_YOUR TASK_
Filter these records by the string "подписал", copying each line that holds it.

─── MATERIAL SUPPLIED ───

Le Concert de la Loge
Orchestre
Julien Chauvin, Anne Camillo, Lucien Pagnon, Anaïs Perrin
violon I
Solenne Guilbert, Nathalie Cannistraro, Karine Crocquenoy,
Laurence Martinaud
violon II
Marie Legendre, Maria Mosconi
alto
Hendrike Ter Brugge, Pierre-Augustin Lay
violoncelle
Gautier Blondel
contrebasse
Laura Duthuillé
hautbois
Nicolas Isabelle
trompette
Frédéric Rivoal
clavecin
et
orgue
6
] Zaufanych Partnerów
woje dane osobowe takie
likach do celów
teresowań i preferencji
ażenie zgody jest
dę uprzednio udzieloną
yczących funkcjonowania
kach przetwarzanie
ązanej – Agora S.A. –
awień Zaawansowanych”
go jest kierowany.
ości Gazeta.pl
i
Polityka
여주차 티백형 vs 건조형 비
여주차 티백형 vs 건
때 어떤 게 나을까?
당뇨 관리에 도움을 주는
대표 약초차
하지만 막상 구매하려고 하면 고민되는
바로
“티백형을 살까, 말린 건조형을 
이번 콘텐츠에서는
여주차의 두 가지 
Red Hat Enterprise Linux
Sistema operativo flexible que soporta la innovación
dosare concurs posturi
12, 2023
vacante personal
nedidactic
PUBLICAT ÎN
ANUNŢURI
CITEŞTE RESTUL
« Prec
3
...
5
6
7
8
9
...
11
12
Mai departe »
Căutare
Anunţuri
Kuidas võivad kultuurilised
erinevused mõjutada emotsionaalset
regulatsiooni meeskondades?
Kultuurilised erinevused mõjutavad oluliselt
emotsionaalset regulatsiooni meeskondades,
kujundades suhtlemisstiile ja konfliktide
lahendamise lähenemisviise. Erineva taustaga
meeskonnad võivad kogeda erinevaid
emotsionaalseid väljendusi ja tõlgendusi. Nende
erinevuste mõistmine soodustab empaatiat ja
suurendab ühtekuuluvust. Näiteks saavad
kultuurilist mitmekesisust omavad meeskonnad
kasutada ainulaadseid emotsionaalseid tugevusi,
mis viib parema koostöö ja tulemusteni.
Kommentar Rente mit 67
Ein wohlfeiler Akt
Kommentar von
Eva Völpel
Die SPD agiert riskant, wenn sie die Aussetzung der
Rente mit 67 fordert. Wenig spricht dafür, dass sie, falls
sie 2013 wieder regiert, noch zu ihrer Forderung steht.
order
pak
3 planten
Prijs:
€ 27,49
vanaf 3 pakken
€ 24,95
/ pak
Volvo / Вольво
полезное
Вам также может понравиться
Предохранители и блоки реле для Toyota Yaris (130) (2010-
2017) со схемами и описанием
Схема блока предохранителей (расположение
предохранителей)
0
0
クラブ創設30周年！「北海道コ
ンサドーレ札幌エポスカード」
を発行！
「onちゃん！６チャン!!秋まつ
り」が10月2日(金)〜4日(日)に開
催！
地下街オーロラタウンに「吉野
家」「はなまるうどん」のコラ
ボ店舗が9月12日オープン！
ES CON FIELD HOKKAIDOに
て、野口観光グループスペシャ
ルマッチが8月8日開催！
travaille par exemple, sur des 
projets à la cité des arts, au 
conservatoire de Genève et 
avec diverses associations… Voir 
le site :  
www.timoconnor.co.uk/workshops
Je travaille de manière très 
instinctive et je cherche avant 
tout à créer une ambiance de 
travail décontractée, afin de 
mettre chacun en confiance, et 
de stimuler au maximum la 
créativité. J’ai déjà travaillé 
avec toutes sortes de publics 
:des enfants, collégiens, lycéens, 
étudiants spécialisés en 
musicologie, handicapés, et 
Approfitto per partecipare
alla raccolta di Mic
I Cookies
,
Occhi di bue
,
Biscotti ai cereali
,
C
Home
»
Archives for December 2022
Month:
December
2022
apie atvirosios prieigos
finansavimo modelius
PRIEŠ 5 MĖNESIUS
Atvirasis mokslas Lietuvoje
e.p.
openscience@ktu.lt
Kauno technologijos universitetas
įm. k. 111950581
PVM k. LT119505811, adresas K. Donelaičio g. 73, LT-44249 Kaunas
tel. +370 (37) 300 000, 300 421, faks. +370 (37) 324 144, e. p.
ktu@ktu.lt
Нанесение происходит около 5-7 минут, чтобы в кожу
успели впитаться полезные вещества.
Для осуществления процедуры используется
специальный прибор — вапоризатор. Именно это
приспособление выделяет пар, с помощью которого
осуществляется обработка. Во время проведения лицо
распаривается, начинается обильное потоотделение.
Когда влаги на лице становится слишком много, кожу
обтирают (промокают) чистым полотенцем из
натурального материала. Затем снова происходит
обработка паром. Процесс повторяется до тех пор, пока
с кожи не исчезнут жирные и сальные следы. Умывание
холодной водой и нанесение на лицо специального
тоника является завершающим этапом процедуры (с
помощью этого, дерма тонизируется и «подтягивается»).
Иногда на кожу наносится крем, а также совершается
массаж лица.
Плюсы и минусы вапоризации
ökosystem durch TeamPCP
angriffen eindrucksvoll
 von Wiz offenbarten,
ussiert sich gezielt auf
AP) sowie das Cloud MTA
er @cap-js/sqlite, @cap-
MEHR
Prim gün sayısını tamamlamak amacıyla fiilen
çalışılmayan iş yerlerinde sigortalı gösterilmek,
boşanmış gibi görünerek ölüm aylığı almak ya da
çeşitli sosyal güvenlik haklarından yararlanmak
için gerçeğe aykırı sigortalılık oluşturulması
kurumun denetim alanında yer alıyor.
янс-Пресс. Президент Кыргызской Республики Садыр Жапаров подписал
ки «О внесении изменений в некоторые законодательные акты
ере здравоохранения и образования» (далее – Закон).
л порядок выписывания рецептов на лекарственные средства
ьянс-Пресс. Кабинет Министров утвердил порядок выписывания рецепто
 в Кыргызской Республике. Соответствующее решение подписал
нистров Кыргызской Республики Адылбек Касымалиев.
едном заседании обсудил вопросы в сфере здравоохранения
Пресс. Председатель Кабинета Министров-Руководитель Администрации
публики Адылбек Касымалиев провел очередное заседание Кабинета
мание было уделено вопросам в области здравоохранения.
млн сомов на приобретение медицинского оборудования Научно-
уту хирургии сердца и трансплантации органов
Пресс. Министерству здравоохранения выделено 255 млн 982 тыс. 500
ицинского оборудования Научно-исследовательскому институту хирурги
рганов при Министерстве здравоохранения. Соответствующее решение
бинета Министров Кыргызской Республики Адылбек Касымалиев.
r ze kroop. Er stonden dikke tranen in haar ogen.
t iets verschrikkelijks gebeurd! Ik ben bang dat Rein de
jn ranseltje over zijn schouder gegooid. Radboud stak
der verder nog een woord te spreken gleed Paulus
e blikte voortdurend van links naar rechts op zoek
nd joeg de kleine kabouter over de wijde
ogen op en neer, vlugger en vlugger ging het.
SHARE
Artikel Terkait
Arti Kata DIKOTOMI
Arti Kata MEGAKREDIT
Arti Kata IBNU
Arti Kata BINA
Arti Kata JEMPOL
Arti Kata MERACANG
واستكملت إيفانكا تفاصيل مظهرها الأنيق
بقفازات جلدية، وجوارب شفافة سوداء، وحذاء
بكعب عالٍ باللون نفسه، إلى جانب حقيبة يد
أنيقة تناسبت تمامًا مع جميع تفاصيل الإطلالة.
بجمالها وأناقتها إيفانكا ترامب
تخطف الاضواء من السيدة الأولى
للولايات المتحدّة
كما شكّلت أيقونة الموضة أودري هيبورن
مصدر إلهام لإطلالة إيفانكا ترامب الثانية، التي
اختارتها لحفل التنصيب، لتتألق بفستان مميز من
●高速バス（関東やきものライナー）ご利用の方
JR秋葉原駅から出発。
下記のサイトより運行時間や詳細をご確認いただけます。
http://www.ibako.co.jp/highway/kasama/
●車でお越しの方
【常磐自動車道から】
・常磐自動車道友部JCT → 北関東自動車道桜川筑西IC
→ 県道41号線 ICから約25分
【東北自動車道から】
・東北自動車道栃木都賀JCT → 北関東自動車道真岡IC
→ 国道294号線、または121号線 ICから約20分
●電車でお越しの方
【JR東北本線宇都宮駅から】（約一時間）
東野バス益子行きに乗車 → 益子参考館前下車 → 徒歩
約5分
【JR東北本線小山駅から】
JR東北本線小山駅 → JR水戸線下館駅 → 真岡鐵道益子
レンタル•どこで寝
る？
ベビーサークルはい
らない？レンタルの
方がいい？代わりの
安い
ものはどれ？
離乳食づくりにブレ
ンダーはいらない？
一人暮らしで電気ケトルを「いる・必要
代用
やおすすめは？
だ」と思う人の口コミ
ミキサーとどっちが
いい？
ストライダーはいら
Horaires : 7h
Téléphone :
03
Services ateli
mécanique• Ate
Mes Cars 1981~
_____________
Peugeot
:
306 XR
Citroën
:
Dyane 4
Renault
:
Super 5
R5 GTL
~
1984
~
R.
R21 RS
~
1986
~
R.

───

_EXERCISE OUTPUT_
янс-Пресс. Президент Кыргызской Республики Садыр Жапаров подписал
 в Кыргызской Республике. Соответствующее решение подписал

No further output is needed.